Exercise details: Examine each line of the data, and copy the ones containing "dokumentar".

Input records:
——

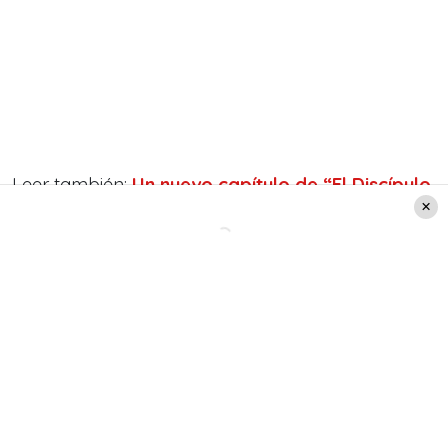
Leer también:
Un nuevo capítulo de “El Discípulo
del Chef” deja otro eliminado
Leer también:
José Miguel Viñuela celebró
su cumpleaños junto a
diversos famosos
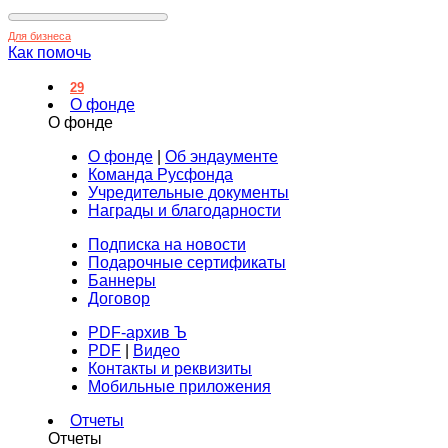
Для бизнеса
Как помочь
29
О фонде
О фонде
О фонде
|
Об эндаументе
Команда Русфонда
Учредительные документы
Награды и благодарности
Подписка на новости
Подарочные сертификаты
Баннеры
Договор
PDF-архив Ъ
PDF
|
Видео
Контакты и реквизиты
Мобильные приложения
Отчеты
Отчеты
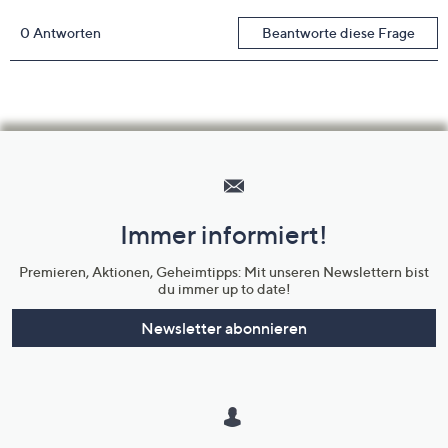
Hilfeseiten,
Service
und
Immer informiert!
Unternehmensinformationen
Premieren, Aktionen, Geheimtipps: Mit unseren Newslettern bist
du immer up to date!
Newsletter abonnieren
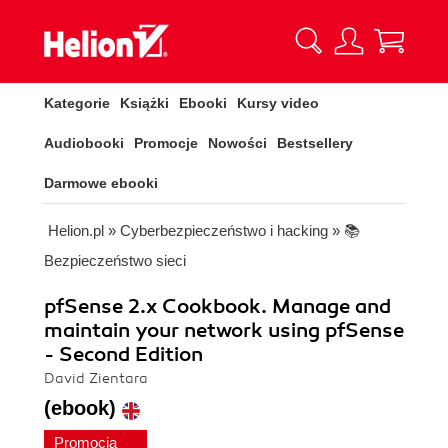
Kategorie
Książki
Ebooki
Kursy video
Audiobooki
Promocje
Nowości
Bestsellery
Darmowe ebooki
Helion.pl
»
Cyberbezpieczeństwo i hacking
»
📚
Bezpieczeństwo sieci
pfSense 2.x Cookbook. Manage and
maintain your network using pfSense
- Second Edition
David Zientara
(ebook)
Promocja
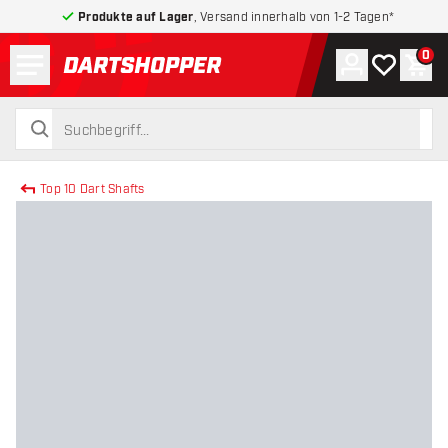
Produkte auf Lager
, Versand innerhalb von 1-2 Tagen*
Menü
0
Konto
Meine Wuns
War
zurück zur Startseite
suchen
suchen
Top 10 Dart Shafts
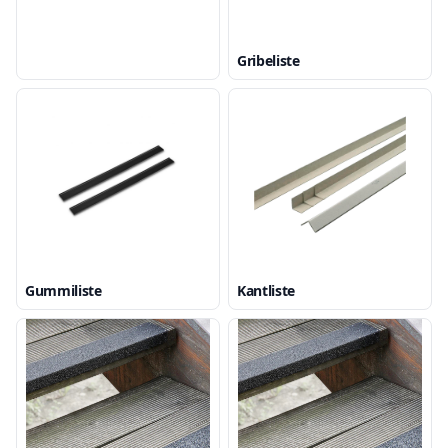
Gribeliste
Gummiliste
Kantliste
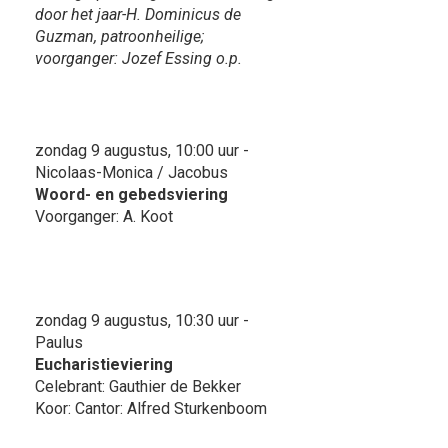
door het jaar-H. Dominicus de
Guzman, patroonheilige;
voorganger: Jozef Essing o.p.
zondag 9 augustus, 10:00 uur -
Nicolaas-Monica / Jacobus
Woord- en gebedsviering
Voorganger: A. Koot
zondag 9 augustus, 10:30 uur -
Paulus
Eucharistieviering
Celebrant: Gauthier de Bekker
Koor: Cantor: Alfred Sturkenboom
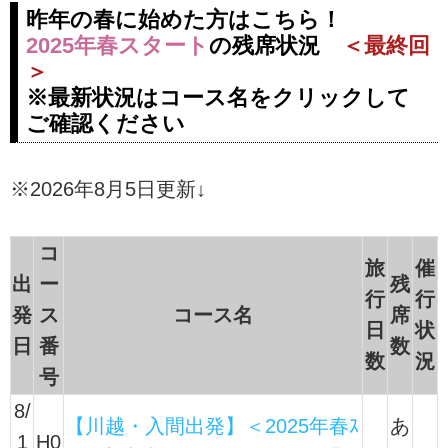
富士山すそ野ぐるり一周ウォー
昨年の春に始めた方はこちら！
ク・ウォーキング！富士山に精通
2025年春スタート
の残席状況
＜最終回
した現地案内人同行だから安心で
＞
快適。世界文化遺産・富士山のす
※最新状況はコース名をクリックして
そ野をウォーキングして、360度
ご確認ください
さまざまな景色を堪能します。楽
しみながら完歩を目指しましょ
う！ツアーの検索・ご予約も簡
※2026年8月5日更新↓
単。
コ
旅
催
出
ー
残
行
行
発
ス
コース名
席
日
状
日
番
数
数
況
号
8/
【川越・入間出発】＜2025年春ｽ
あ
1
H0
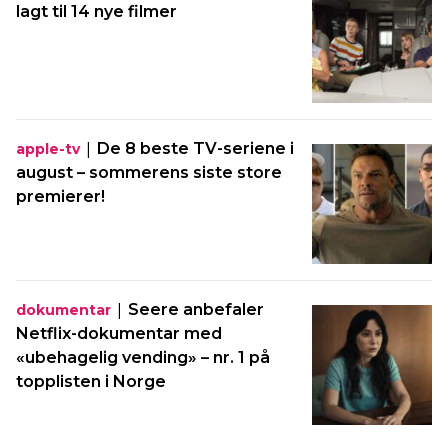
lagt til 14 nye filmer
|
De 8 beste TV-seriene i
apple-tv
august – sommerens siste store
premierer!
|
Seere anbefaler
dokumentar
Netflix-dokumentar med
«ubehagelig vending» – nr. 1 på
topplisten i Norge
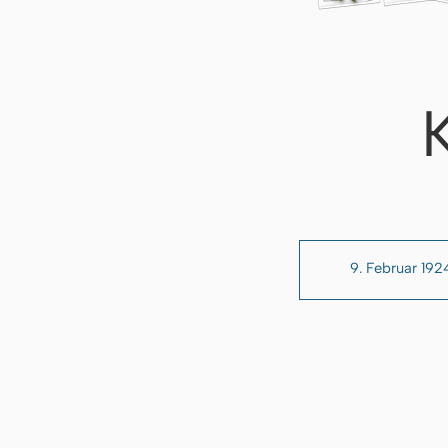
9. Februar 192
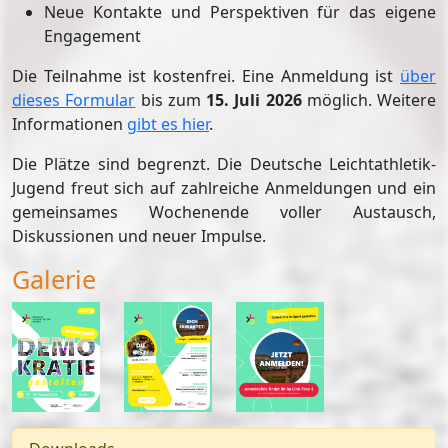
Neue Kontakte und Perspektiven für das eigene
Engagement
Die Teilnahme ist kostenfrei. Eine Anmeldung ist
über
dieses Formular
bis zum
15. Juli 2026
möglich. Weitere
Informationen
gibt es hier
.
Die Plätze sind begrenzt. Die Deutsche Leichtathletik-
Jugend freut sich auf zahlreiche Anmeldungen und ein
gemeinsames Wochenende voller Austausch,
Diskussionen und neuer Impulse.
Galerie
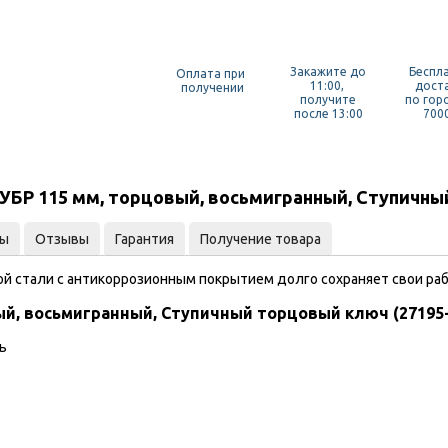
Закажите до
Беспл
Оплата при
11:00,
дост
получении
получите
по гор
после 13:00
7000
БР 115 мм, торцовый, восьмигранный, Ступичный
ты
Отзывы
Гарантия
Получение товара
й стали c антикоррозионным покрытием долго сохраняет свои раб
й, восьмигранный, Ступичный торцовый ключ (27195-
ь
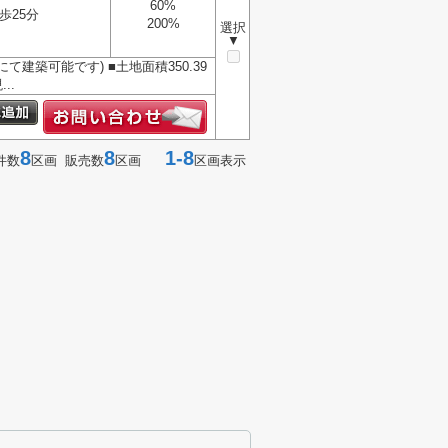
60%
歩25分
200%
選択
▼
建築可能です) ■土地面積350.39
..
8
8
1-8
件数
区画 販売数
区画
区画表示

——

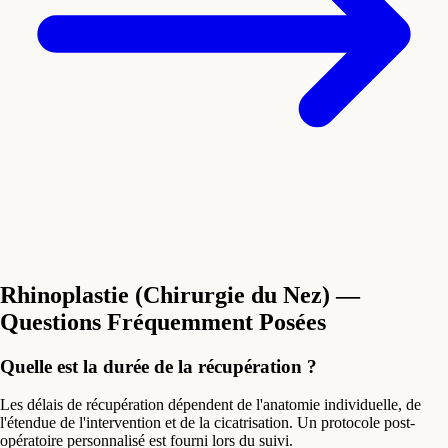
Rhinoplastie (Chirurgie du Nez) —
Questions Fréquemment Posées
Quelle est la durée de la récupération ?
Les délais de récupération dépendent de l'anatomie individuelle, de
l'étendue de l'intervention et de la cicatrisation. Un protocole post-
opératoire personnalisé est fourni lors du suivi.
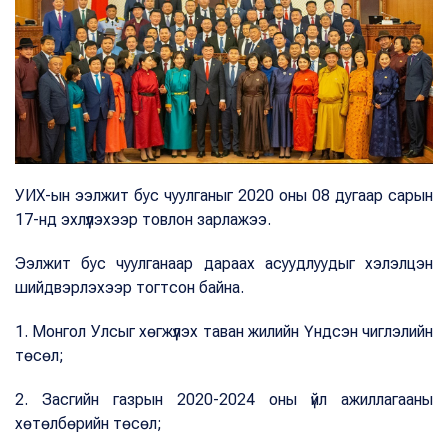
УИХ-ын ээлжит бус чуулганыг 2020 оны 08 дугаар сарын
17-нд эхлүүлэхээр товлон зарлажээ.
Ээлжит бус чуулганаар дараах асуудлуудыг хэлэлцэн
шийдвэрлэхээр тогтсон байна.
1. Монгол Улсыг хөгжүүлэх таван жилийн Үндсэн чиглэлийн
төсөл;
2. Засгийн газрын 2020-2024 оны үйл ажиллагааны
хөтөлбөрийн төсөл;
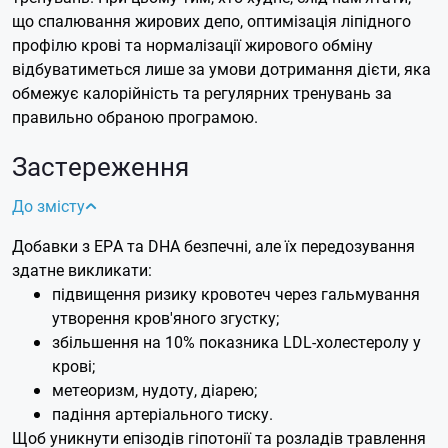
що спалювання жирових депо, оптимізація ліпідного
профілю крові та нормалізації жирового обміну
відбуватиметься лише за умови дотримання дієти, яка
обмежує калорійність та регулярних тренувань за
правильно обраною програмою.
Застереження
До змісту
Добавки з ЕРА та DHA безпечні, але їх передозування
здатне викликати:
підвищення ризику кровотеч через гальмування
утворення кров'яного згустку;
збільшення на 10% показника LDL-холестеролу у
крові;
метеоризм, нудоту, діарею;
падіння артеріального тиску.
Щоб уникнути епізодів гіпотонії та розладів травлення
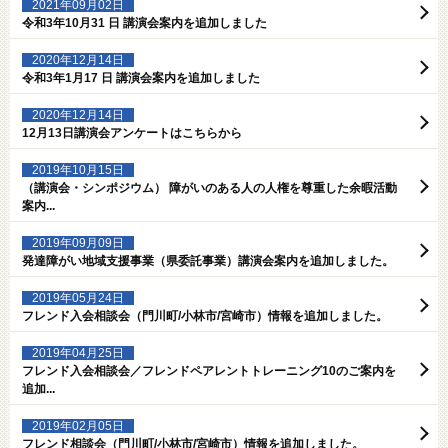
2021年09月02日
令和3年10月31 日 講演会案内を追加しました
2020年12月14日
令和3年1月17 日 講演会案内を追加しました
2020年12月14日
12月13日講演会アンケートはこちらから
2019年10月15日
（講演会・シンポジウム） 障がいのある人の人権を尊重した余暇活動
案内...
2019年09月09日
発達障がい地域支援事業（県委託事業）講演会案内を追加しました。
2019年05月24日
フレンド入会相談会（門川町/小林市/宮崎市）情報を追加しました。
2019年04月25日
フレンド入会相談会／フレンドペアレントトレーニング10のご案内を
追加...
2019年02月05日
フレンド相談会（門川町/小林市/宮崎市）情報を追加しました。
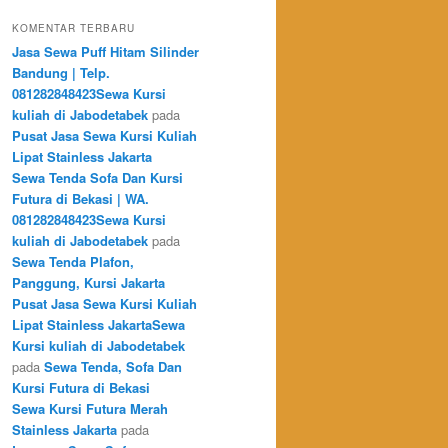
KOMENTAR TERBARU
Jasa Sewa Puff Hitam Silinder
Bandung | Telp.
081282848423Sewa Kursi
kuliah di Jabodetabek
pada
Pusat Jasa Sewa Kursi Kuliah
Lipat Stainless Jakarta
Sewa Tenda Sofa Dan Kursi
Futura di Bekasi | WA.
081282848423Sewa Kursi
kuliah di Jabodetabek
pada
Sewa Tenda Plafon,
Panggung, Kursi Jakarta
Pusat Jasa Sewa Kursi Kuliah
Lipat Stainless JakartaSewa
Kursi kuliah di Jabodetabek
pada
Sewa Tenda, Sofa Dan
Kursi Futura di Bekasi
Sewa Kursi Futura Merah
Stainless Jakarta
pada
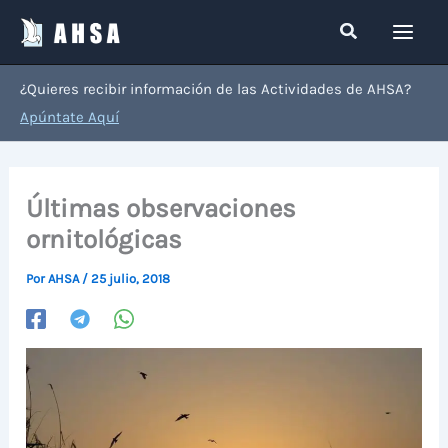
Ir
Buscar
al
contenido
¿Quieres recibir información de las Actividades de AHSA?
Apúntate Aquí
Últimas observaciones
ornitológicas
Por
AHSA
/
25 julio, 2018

——

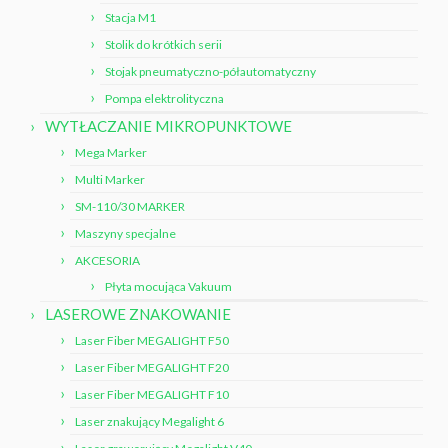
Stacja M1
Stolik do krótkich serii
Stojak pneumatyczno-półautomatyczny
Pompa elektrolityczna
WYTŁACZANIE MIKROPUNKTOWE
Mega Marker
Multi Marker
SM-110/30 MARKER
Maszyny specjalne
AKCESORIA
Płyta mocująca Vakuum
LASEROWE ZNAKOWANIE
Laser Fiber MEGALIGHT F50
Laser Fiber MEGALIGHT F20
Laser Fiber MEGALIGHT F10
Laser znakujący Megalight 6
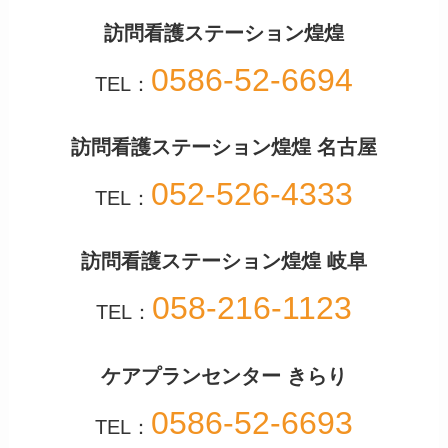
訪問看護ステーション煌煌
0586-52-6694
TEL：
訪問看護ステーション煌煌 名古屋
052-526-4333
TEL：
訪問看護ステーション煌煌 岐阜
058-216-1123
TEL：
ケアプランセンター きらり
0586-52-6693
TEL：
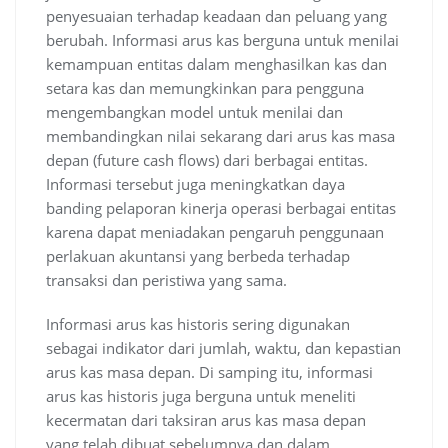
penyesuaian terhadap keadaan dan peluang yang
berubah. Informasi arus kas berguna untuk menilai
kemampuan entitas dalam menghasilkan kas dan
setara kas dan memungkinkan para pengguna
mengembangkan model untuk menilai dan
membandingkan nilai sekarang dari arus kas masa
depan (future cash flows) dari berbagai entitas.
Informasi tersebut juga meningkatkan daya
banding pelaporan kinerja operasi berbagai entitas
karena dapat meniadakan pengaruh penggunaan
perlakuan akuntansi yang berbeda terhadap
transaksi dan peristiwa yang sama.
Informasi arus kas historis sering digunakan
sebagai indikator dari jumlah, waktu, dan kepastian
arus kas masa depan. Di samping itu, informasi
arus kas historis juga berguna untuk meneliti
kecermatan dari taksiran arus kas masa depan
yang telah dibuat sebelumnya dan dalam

——

Answer to the exercise:
dokumentar
Netflix-dokumentar med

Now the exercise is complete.